Siamo davvero al cambio di paradigma. È la sinistra ad essere nostalgica, la destra a guardare con ottimismo al futuro. Il rimpianto è il tratto distintivo dei compagni di Bertinotti e Schlein. Rimpianto per Enrico Berlinguer, il leader del “consociativismo realizzato”, rimpianto per la “rivolta sociale” che ricorda l’assalto ai forni di manzoniana memoria, il culto dello sciopero generale (il primo risale al 1904, per solidarietà ai minatori sardi), il ritorno in fabbrica di Schlein nel tentativo di conciliare armocromia e operaismo, ma senza proporre soluzioni che non siano i soliti sussidi di Stato.
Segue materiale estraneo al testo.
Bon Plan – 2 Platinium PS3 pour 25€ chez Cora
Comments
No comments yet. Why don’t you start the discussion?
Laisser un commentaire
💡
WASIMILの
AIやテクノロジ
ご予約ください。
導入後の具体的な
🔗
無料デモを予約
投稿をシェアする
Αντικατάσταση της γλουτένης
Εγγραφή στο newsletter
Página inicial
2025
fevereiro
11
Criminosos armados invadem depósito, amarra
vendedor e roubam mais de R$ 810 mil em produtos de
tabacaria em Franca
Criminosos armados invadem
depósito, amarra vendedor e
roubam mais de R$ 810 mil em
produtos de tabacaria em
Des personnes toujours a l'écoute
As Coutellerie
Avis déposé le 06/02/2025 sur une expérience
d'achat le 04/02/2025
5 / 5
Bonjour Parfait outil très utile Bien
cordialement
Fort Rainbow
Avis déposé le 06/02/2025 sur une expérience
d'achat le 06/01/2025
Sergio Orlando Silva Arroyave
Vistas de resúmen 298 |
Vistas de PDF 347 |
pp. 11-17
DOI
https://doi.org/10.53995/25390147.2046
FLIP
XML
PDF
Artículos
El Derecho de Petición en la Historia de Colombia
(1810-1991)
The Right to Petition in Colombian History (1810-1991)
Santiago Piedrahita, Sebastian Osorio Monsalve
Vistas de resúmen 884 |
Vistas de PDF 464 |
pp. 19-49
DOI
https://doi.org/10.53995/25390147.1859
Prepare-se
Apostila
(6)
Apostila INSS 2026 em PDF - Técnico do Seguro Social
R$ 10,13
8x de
Nel calderone della sinistra ribolle un minestrone di parole d’ordine vecchie di un secolo e forse più, unite a una radicata e radicale avversione al nuovo, a ogni riforma immaginata e concretizzata e alla difesa tenace dello status quo. L’empito rivoluzionario di un Togliatti che prometteva di mettere fine a ogni forma di sfruttamento grazie al comunismo si è stemperato tra terrazze e salotti buoni della sinistra ztl. In mezzo c’è stato l’elogio del lavoro flessibile di Massimo D’Alema che decretò la fine del posto fisso. Era il 1999. La rivoluzione si è compiuta col lento cambio di paradigma. Ora quella stessa sinistra cerca di demonizzare la festa di Atreju come luogo della conservazione e della bieca reazione. Non si capisce se dà loro più fastidio l’invito a Giuseppe Conte o il presepe vivente, Arianna Meloni che si fa i selfie con i visitatori o la motosega del presidente argentino, nuovo “mostro” da crocifiggere anche se ha abbattuto l’inflazione dal 25,5% al 2,7%. In sostanza, alla festa di Atreju c’è confronto, curiosità per il nuovo, apertura al dialogo. Alle feste estive dell’Unità il massimo dell’apertura che il Pd ha dimostrato è stato l’invito a Maria Elena Boschi.
E IL PERICOLO FASCISMO?
Per non dire della gerontocrazia di sinistra che se la prende con una premier nata negli anni Settanta. «Ha le stimmate fasciste impresse nella carne, ha l’eloquio e il portamento e anche la cultura che ne fanno la rappresentante perfetta della destra che io aborro. Pericolo mortale». Così parlò Carlo Rossella, ottantuno anni. E Giuliano Amato, 86 anni, ha tra i primi evocato lo «spettro dell’Ungheria di Orban». Corrado Augias, 89 anni, si siede nel salottino di Giovanni Floris e via con le perle di saggezza contro Meloni inadeguata, che dice cose terribili, contro la destra che cavalca la paura, contro i ministri “goffi”. A Natalia Aspesi, 94 anni, non va bene il nome Fratelli d’Italia che non contempla le “sorelle”. Una citazione la merita anche Furio Colombo, 93 anni, che criticò il viaggio a Bali di Meloni con la figlia in prima classe. I vecchi e la bambina? Non proprio: i vecchi e la ragazza della Garbatella divenuta adulta e vincente. Cambiano i paradigmi, si compiono le rivoluzioni.